[TASK TO CARRY OUT]
Please transcribe the listing below in full, exactly as written, leaving out its pictures.

[RECORDS TO USE]
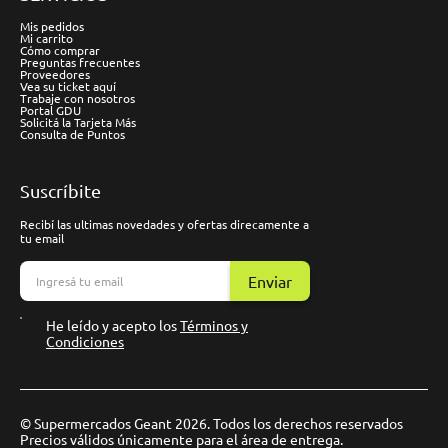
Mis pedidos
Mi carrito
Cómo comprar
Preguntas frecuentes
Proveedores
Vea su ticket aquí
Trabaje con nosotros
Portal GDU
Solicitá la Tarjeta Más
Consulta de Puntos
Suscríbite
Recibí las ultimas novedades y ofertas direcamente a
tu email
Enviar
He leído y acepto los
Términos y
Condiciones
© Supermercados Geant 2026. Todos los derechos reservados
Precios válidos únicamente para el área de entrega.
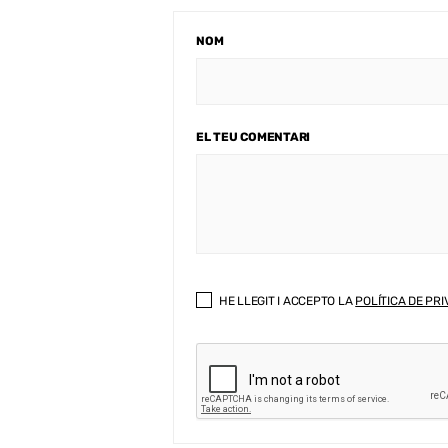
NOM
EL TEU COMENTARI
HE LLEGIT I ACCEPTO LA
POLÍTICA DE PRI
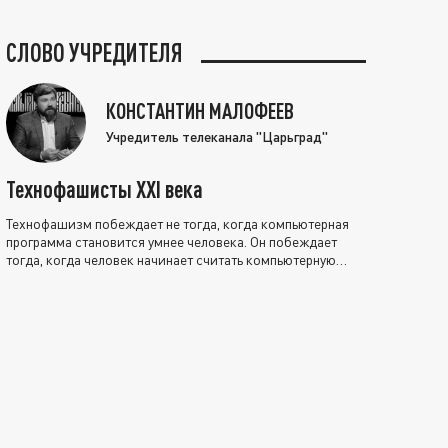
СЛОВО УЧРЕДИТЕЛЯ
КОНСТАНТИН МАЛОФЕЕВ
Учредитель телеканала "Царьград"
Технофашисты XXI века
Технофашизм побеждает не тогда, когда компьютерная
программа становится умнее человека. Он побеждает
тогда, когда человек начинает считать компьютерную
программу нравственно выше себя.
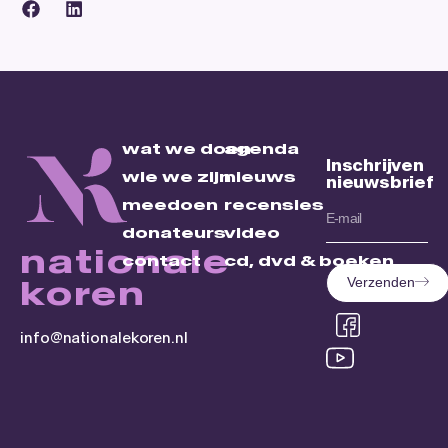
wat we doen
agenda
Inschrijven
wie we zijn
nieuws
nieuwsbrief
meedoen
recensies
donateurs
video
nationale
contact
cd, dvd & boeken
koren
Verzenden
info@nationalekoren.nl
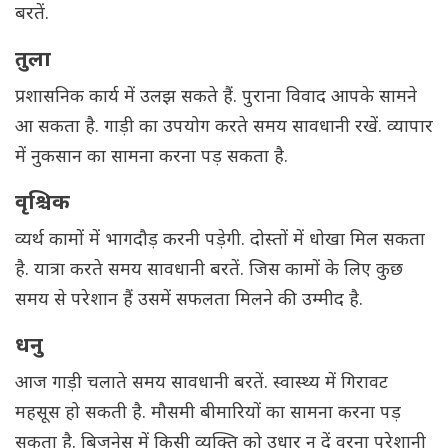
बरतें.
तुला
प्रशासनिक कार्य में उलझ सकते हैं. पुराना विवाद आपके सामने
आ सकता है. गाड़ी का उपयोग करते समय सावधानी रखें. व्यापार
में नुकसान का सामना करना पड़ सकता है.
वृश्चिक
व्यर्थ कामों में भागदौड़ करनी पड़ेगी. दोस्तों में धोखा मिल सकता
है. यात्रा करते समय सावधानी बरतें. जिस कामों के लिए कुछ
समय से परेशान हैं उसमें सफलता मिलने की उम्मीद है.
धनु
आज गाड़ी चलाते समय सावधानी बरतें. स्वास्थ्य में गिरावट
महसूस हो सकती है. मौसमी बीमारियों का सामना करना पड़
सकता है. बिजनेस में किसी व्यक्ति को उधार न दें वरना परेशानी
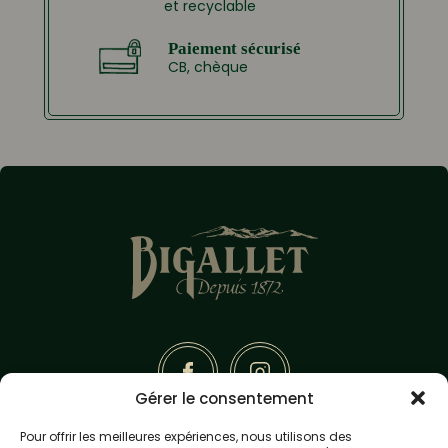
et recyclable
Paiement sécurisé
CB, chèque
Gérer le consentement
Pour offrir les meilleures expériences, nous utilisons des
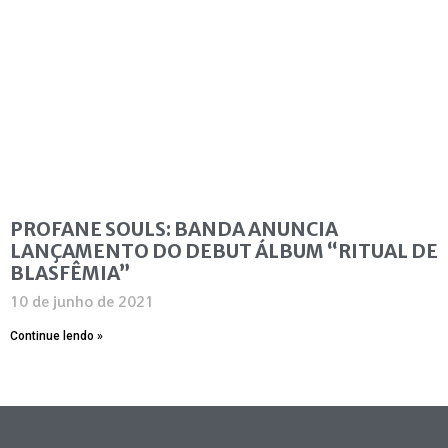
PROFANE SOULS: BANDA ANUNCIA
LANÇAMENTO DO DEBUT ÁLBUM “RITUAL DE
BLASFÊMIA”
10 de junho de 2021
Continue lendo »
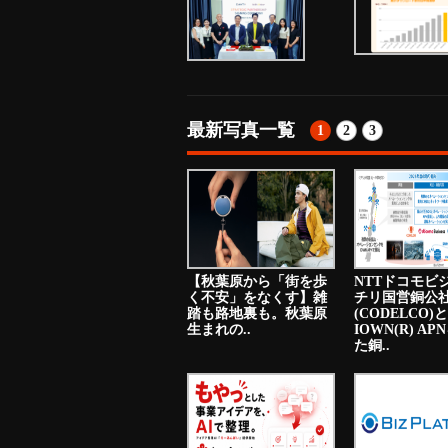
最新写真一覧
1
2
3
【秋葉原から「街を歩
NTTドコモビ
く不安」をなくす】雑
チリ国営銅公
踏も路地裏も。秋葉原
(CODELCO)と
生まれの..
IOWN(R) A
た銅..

[COMPLETED TASK]
Mis pedidos
Mi carrito
Cómo comprar
Preguntas frecuentes
Proveedores
Vea su ticket aquí
Trabaje con nosotros
Portal GDU
Solicitá la Tarjeta Más
Consulta de Puntos
Suscríbite
Recibí las ultimas novedades y ofertas direcamente a
tu email
Enviar
He leído y acepto los
Términos y
Condiciones
© Supermercados Geant 2026. Todos los derechos reservados
Precios válidos únicamente para el área de entrega.
NOM
EL TEU COMENTARI
HE LLEGIT I ACCEPTO LA
POLÍTICA DE PRI
СЛОВО УЧРЕДИТЕЛЯ
КОНСТАНТИН МАЛОФЕЕВ
Учредитель телеканала "Царьград"
Технофашисты XXI века
Технофашизм побеждает не тогда, когда компьютерная
программа становится умнее человека. Он побеждает
тогда, когда человек начинает считать компьютерную
программу нравственно выше себя.
wat we doen
agenda
Inschrijven
wie we zijn
nieuws
nieuwsbrief
meedoen
recensies
donateurs
video
nationale
contact
cd, dvd & boeken
koren
Verzenden
info@nationalekoren.nl
बरतें.
तुला
प्रशासनिक कार्य में उलझ सकते हैं. पुराना विवाद आपके सामने
आ सकता है. गाड़ी का उपयोग करते समय सावधानी रखें. व्यापार
में नुकसान का सामना करना पड़ सकता है.
वृश्चिक
व्यर्थ कामों में भागदौड़ करनी पड़ेगी. दोस्तों में धोखा मिल सकता
है. यात्रा करते समय सावधानी बरतें. जिस कामों के लिए कुछ
समय से परेशान हैं उसमें सफलता मिलने की उम्मीद है.
धनु
आज गाड़ी चलाते समय सावधानी बरतें. स्वास्थ्य में गिरावट
महसूस हो सकती है. मौसमी बीमारियों का सामना करना पड़
सकता है. बिजनेस में किसी व्यक्ति को उधार न दें वरना परेशानी
et recyclable
Paiement sécurisé
CB, chèque
Gérer le consentement
Pour offrir les meilleures expériences, nous utilisons des
PROFANE SOULS: BANDA ANUNCIA
LANÇAMENTO DO DEBUT ÁLBUM “RITUAL DE
BLASFÊMIA”
10 de junho de 2021
Continue lendo »
最新写真一覧
1
2
3
【秋葉原から「街を歩
NTTドコモビ
く不安」をなくす】雑
チリ国営銅公
踏も路地裏も。秋葉原
(CODELCO)と
生まれの..
IOWN(R) A
た銅..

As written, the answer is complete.